Task to carry out:
No pictures in the copy, please: retype all the records exactly.
-------- Source data --------
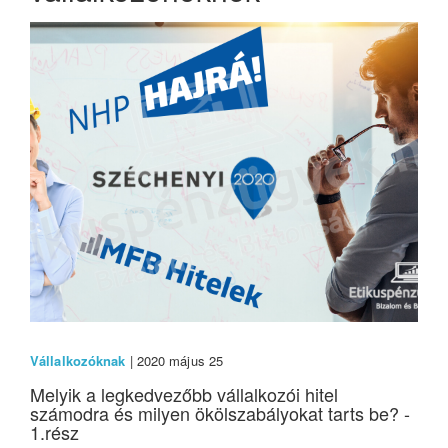
Vállalkozóknak
| 2020 május 25
Melyik a legkedvezőbb vállalkozói hitel
számodra és milyen ökölszabályokat tarts be? -
1.rész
--------
Written answer:
Vállalkozóknak
| 2020 május 25
Melyik a legkedvezőbb vállalkozói hitel
számodra és milyen ökölszabályokat tarts be? -
1.rész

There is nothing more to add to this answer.